La famille Al-Ahmad vit actuellement dans un centre d’accueil pour réfugiés géré par le ministère de l’Inclusion, de la Sécurité sociale et des Migrations à Séville. Les enfants ont pu intégrer le système scolaire. Après avoir survécu à une guerre et à un tremblement de terre, et avoir perdu des êtres chers, leur séjour au centre les aide à guérir de ce traumatisme. « L’un de mes fils fait encore des cauchemars et se réveille souvent en criant au milieu de la nuit », confie Ali.

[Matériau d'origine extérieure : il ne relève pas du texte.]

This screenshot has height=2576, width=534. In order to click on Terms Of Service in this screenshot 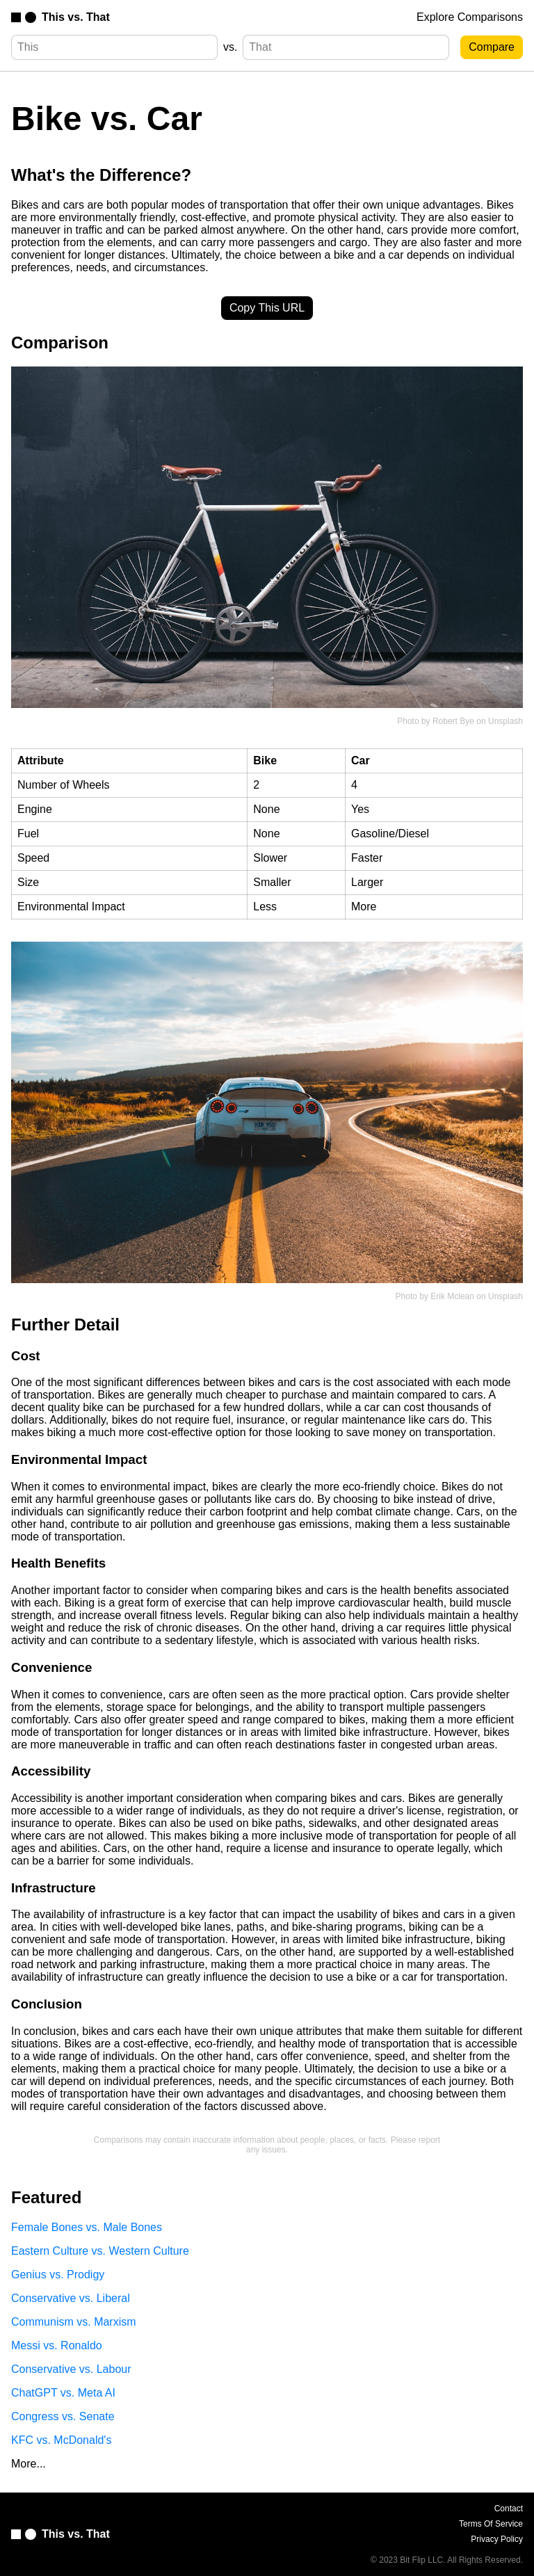, I will do `click(491, 2524)`.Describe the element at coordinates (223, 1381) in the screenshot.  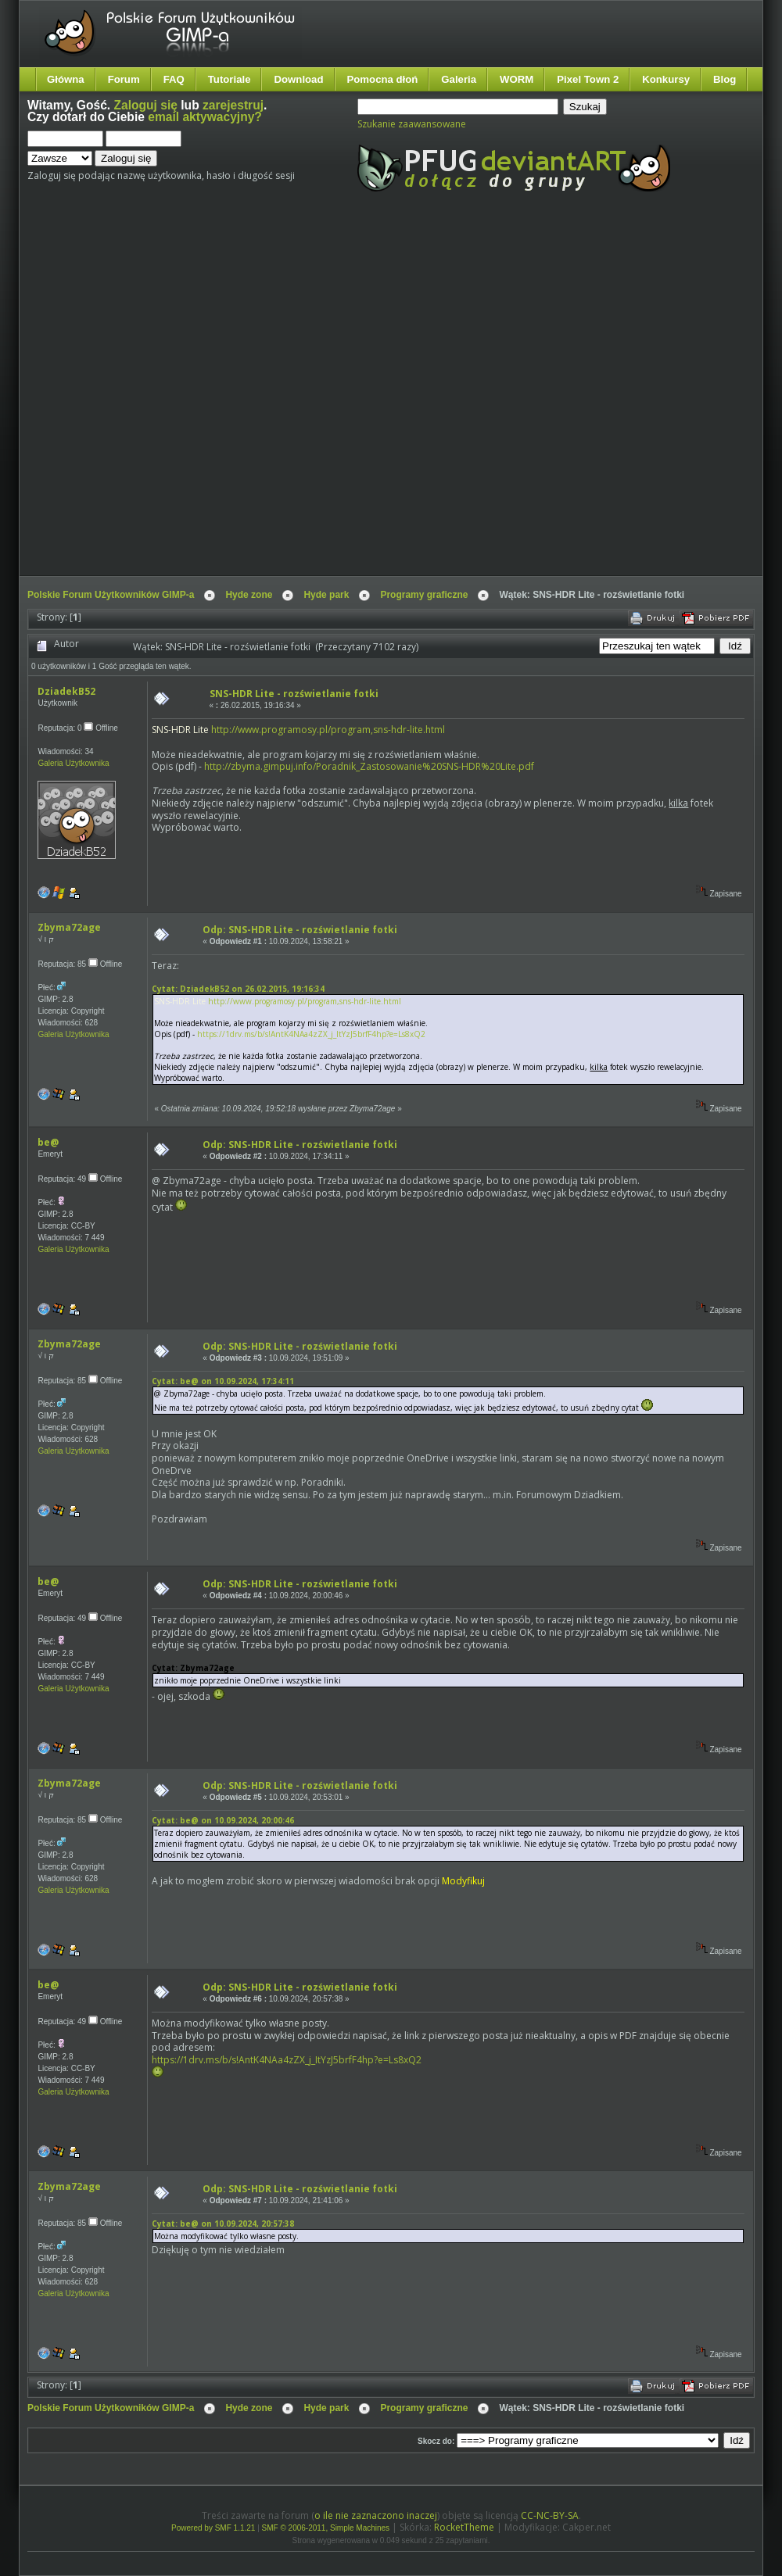
I see `Cytat: be@ on 10.09.2024, 17:34:11` at that location.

En plus de couvrir leurs besoins de base pendant deux ans, l’équipe de professionnels du centre leur offre un soutien psychosocial, des cours d’espagnol, ainsi qu’un accompagnement administratif et professionnel pour les aider à s’intégrer dans la société espagnole et à devenir indépendants.

Ali ne connaît que trop bien les difficultés liées au fait de devoir recommencer sa vie à zéro. Mais toute son énergie est désormais consacrée à l’apprentissage de l’espagnol et à la recherche d’un emploi afin que sa famille puisse quitter le centre et emménager dans un appartement. « Même si je me fais vieux, j’ai toujours le cœur et l’esprit d’un jeune homme », plaisante-t-il. « Je suis déterminé à reconstruire ma vie ici, à travailler et à éduquer mes enfants. Je veux me consacrer à mes rêves et faire en sorte qu’ils se réalisent. »

Publie par le HCR, le 4 août 2023.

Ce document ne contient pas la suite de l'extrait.